Key Challenges Identified
Key challenges identified in the 2016 AQMP are related to the significant reductions necessary for NOx emissions to demonstrate attainment. Relative to a baseline of projected emissions with no additional controls, by 2022, the south coast basin must achieve 17% reduction, by 2023 the reduction must be 43%, and by 2031 the reduction must be 55%. The NOx control strategy includes stationary source measures, with heavy focus on incentives, funded at approximately $1 billion per year over the next 15 years. The approach of the AQMP includes:
- Eliminating reliance on the “black box” (Section 182(e)(5) of the Clean Air Act
- Fair share emission reduction strategy with commitments at federal, state and local levels, providing California the authority to enact additional controls on sources traditionally under the jurisdiction of the federal government
- Incentivize early deployment of zero and near-zero technologies in the mobile source sector
- Develop efficient and cost-effective strategies to achieve multi-pollutant and multi-deadline targets
- Prioritize “win-win” strategies that contribute to the economic vitality of the region and the needs of the public and businesses.
The draft 2016 AQMP was released in June 2016. Subsequently, public workshops and hearings were conducted and a CEQA Draft EIR was released in the summer of 2016. In December 2016, the SCAQMD Governing Board adopted the 2016 AQMP. Now the AQMP is calendared for approval by CARB this January and will then be submitted to EPA for approval. The comment period is closed.
Failure to have an approved pan to meet the federal air quality standards within the required timeframe would result in sanctions from the federal government.
Timing and Potential Impacts to Businesses in Southern California
The 2016 AQMP will significantly impact businesses in Southern California that are considered stationary sources of air emissions. More than likely stationary sources will be required to add costly emission control devices to reduce NOx emissions at an accelerated rate. In addition, the automotive industry will be impacted by the AQMP mobile source goals.

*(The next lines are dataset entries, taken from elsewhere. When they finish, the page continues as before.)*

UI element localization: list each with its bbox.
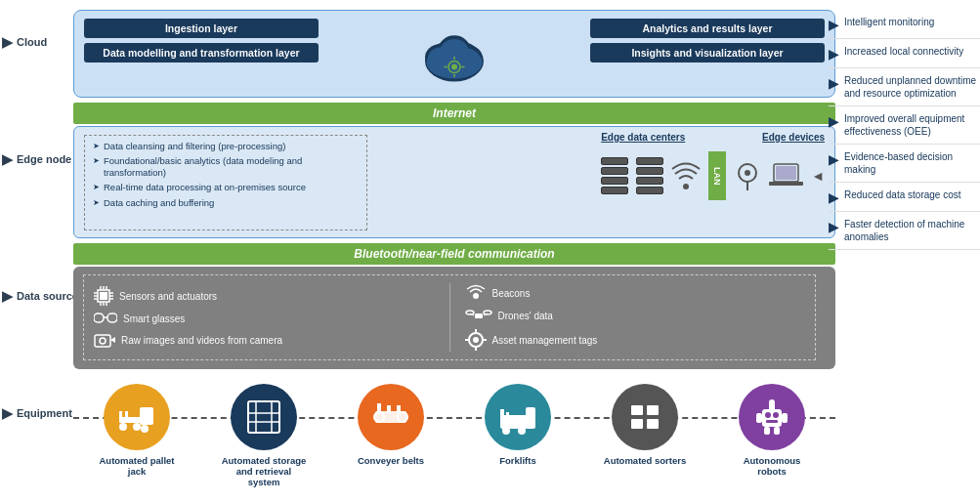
svg-point-9 [451, 64, 457, 70]
benefit-text-decision: Evidence-based decision making [844, 150, 980, 176]
data-item-drones: Drones' data [465, 308, 806, 323]
svg-rect-53 [483, 339, 487, 341]
svg-rect-51 [475, 347, 477, 351]
svg-rect-81 [647, 419, 659, 429]
cloud-icon [415, 24, 493, 83]
benefit-text-storage-cost: Reduced data storage cost [844, 188, 961, 201]
cloud-arrow: ▶ [2, 34, 13, 51]
svg-rect-59 [140, 407, 153, 425]
sorters-icon [623, 397, 666, 437]
server-rack-icon-2 [636, 157, 663, 194]
equip-circle-storage [231, 384, 297, 450]
data-item-camera: Raw images and videos from camera [94, 331, 435, 349]
chip-icon [94, 286, 113, 306]
equipment-section: Automated pallet jack Automated storage … [73, 374, 835, 497]
beacons-label: Beacons [492, 288, 531, 299]
benefit-item-storage-cost: ▶ Reduced data storage cost [829, 183, 980, 212]
benefit-item-oee: ▶ Improved overall equipment effectivene… [829, 106, 980, 145]
edge-devices-area: Edge data centers Edge devices [601, 132, 825, 200]
right-benefits: ▶ Intelligent monitoring ▶ Increased loc… [829, 10, 980, 250]
layers-left: Ingestion layer Data modelling and trans… [84, 19, 319, 63]
equip-arrow: ▶ [2, 405, 13, 422]
benefit-text-downtime: Reduced unplanned downtime and resource … [844, 74, 980, 100]
equip-item-robots: Autonomous robots [718, 384, 826, 477]
svg-rect-73 [526, 407, 535, 429]
left-label-data: ▶ Data sources [2, 288, 84, 305]
server-rack-icon [601, 157, 628, 194]
cloud-section: Ingestion layer Data modelling and trans… [73, 10, 835, 98]
svg-rect-78 [631, 405, 643, 415]
equip-item-sorters: Automated sorters [591, 384, 699, 466]
data-item-glasses: Smart glasses [94, 312, 435, 325]
conveyer-icon [369, 397, 412, 437]
equip-circle-forklift [485, 384, 551, 450]
equip-label-storage: Automated storage and retrieval system [220, 455, 308, 487]
equipment-dashed-line [73, 417, 835, 419]
benefit-text-monitoring: Intelligent monitoring [844, 16, 934, 28]
edge-arrow: ▶ [2, 151, 13, 168]
benefit-text-anomalies: Faster detection of machine anomalies [844, 218, 980, 243]
benefit-item-anomalies: ▶ Faster detection of machine anomalies [829, 212, 980, 250]
equip-circle-sorters [612, 384, 678, 450]
svg-point-41 [100, 338, 106, 344]
data-inner: Sensors and actuators Smart glasses [83, 274, 816, 360]
storage-icon [242, 397, 285, 437]
benefit-arrow-7: ▶ [829, 219, 839, 234]
equip-item-conveyer: Conveyer belts [337, 384, 445, 466]
equip-circle-conveyer [358, 384, 424, 450]
edge-item-2: Foundational/basic analytics (data model… [93, 155, 359, 178]
svg-rect-21 [100, 292, 107, 300]
svg-rect-80 [631, 419, 643, 429]
benefit-arrow-5: ▶ [829, 151, 839, 167]
benefit-arrow-2: ▶ [829, 46, 839, 62]
center-content: Ingestion layer Data modelling and trans… [73, 10, 835, 497]
benefit-item-decision: ▶ Evidence-based decision making [829, 145, 980, 183]
benefit-arrow-3: ▶ [829, 75, 839, 91]
layer-analytics: Analytics and results layer [590, 19, 825, 38]
left-label-equip: ▶ Equipment [2, 405, 72, 422]
svg-rect-89 [782, 413, 788, 423]
equip-label-forklift: Forklifts [499, 455, 535, 466]
svg-point-42 [473, 293, 479, 299]
svg-point-87 [769, 399, 775, 405]
glasses-label: Smart glasses [123, 314, 185, 324]
benefit-arrow-1: ▶ [829, 17, 839, 32]
svg-point-57 [119, 423, 127, 431]
benefit-item-downtime: ▶ Reduced unplanned downtime and resourc… [829, 68, 980, 106]
equip-circle-pallet [104, 384, 170, 450]
svg-point-14 [683, 184, 689, 189]
svg-rect-39 [95, 335, 110, 347]
gear-icon-data [465, 329, 487, 351]
data-col-left: Sensors and actuators Smart glasses [94, 286, 435, 349]
svg-point-83 [765, 412, 771, 418]
svg-rect-91 [774, 427, 780, 435]
edge-dc-label: Edge data centers [601, 132, 685, 143]
wifi-icon [671, 159, 701, 193]
svg-rect-50 [475, 329, 477, 333]
internet-band: Internet [73, 103, 835, 124]
svg-rect-54 [119, 417, 143, 423]
data-item-sensors: Sensors and actuators [94, 286, 435, 306]
equip-item-storage: Automated storage and retrieval system [210, 384, 318, 487]
svg-rect-70 [387, 405, 391, 413]
benefit-text-connectivity: Increased local connectivity [844, 45, 963, 58]
svg-rect-88 [756, 413, 762, 423]
edge-item-1: Data cleansing and filtering (pre-proces… [93, 141, 359, 151]
forklift-icon [496, 397, 539, 437]
layer-modelling: Data modelling and transformation layer [84, 43, 319, 63]
laptop-icon [769, 161, 803, 190]
svg-rect-61 [248, 401, 279, 433]
benefit-item-monitoring: ▶ Intelligent monitoring [829, 10, 980, 39]
svg-point-16 [745, 170, 750, 176]
left-label-cloud: ▶ Cloud [2, 34, 47, 51]
layers-right: Analytics and results layer Insights and… [590, 19, 825, 63]
svg-point-84 [773, 412, 779, 418]
edge-section: Data cleansing and filtering (pre-proces… [73, 126, 835, 238]
equip-label-sorters: Automated sorters [604, 455, 686, 466]
tags-label: Asset management tags [492, 335, 598, 346]
svg-rect-55 [119, 411, 122, 421]
layer-insights: Insights and visualization layer [590, 43, 825, 63]
data-arrow: ▶ [2, 288, 13, 305]
svg-rect-75 [506, 412, 509, 419]
drones-label: Drones' data [498, 311, 553, 321]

There is still a hurdle for CARB before it can implement the AQMP – it must have EPA’s approval. There could be a significant delay, and possibly pushback from the new administration against California’s request for jurisdiction that would normally fall within EPA’s responsibility. EPA’s prior cooperative federalism approach to California’s air quality program may not continue under President Trump.
Our California environmental regulatory lawyers will be monitoring the 2016 AQMP and CARB’s efforts and will post additional blogs as more information becomes available.